L’Europa è nata dagli orrori della seconda guerra mondiale, provocati dall’uomo.
Sognata da intellettuali visionari, Mazzini fu tra questi, Spinelli, Colorni, Hirschman e Rossi razionalizzarono il sogno, grandi leader europei le dettero vita: Adenauer, Schuman, Delors, De Gasperi. Morti senza eredi?
Ricostruire sistemi economici distrutti e valori di civiltà devastati oltre ogni limite fu l’obiettivo.

L’economia non era l’unico scopo, non poteva esserlo in un sistema basato sulla fiducia reciproca che, inesorabilmente, ne costituisce il fondamento come anche i più freddi economisti insegnano. Le aspettative creano realtà (Keynes), anche nella dimensione poco romantica del denaro.

La prima guerra mondiale del terzo millennio è in corso.
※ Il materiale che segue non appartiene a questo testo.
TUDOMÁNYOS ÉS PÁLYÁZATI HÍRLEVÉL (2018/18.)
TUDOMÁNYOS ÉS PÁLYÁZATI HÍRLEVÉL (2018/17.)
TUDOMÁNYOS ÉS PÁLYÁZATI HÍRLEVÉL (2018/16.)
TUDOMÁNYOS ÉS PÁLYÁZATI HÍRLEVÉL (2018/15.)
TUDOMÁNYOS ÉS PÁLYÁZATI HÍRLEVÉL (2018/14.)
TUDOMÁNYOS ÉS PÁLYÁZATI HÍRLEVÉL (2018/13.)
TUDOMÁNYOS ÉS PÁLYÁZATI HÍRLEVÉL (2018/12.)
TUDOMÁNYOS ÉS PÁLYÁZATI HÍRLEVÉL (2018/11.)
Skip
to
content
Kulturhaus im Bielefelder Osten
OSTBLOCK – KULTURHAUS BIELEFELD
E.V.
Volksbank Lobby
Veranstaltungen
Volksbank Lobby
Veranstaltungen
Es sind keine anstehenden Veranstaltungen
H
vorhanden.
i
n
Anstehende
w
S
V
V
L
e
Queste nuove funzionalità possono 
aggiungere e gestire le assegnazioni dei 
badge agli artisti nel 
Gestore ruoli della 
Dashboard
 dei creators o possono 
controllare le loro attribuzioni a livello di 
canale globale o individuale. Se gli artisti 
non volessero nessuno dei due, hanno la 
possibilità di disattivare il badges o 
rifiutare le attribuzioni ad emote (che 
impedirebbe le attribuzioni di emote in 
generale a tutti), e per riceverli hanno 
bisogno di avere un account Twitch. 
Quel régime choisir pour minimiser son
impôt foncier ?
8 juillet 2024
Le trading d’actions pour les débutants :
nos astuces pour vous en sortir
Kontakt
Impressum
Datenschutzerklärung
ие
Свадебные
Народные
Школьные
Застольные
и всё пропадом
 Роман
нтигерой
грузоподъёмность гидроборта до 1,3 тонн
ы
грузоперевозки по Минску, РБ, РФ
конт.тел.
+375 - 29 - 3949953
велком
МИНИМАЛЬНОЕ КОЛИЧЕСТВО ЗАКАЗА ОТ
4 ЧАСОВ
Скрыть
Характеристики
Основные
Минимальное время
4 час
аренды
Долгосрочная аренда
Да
Non è causata direttamente dall’uomo, provoca orrori di diversa e meno cruenta natura ma genera ansia e paure ancor più subdole e diffuse, non consentendo di vedere il nemico, se non negli effetti che produce, né la fine del percorso, colpisce potenzialmente tutti senza distinzioni di censo, religione o nazionalità, potrà avere effetti economici e sociali ancor più devastanti di quelli provocati dalle guerre dello scorso secolo.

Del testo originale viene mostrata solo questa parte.